The idea of gaslighting (that term itself coming from an old movie) is given a frightening new spin, as everyone doubts Cecilia, which sets the film up for expected pay offs, but it subtly plays with the resolutions you expect. Featuring excellent shocks, twists and an almost uncomfortable amount of tension at times – with relatively little violence – I was really, really impressed.


This is aided by the fact that the technical elements – all achieved on an incredibly low budget – help enhance the tension and horror, as well as make it all feel so much more expensive than it is. The aforementioned practical effects build on considered direction and editor Andy Canny’s work – long, unbroken takes and slow pans across rooms offer up the beauty of an invisible character. When handled right like here, this means that even a slightly depressed sofa cushion, or an empty corner, is filled with menace. The rare times  effects are needed, these are lo fi but hard to spot, while CGI is rare but serviceable.

Everything also looks expensive, with cinematographer Stefan Duscio, location managers and set designers deserving credit. Normal rooms lit with natural daylight feel unsafe, while Adrian’s almost sociopathically minimalist mansion is its own character, inky darks contrasted with sickly fluorescence atop a cliff amid violent seas.

Benjamin Wallfisch’s unsettling score immediately helps set the grim tone by mixing strings and synths, specifically using the often overused “BWAHM” sound effect but making it more malevolent, shorter and sizzlingly electronic. Silence is expertly used too to boost the tension, bursts of score frazzling your nerves.

All this though would not have worked without Elisabeth Moss. Her performance will not surprise anyone who watches/endures The Handmaid’s Tale, which shows off her amazing ability and range. She swings from terrified to distraught, fun to serious and all the changes demanded in a naturalistic, effortless manner. It’s full on from the first scenes onward, and it’s a credit to her that the film works so well.

Hodge’s (rare in cinema) supportive and platonic male friend and sparky daughter Sydney, played by Storm Reid, are at turns warm and cynical; while Harriet Dyer is good in short doses as sceptical but caring sister Emily.

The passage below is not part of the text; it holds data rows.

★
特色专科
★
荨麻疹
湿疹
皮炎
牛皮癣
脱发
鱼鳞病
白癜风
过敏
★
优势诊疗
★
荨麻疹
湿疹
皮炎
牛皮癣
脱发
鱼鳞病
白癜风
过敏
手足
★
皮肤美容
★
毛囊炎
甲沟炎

Michael Dorman’s slippery Tom, brother of Adrian, is one of the more interesting (yet less featured) characters, adding an extra layer of discomfort.

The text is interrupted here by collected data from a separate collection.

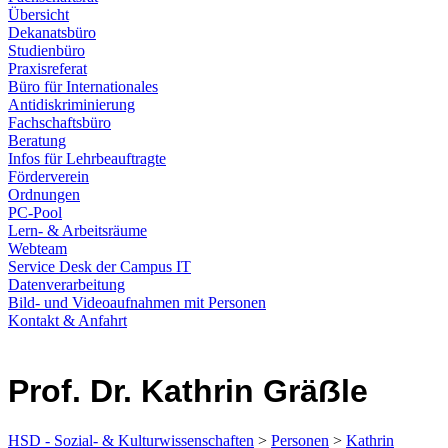
Übersicht
Dekanatsbüro
Studienbüro
Praxisreferat
Büro für Internationales
Antidiskriminierung
Fachschaftsbüro
Beratung
Infos für Lehrbeauftragte
Förderverein
Ordnungen
PC-Pool
Lern- & Arbeitsräume
Webteam
Service Desk der Campus IT
Datenverarbeitung
Bild- und Videoaufnahmen mit Personen
Kontakt & Anfahrt
Prof. Dr. Kathrin Gräẞle
HSD - Sozial- & Kulturwissenschaften
>
Personen
>
Kathrin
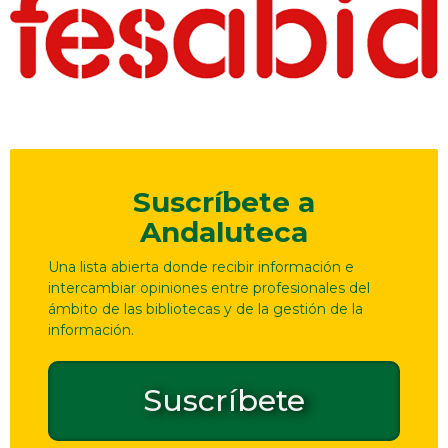
Suscríbete a
Andaluteca
Una lista abierta donde recibir información e
intercambiar opiniones entre profesionales del
ámbito de las bibliotecas y de la gestión de la
información.
Suscríbete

Jackson-Cohen doesn’t have much time on screen, but emanates malevolence and violence from the moment go. It’s an excellently uncomfortable performance that really makes you despise Adrian, and given the nature of the film it’s a shame (but understandable) that we don’t see more of him (sorry).

This is highly recommended for horror-thriller fans – a fresh spin on an old concept that manages to be timely, relevant and disturbing.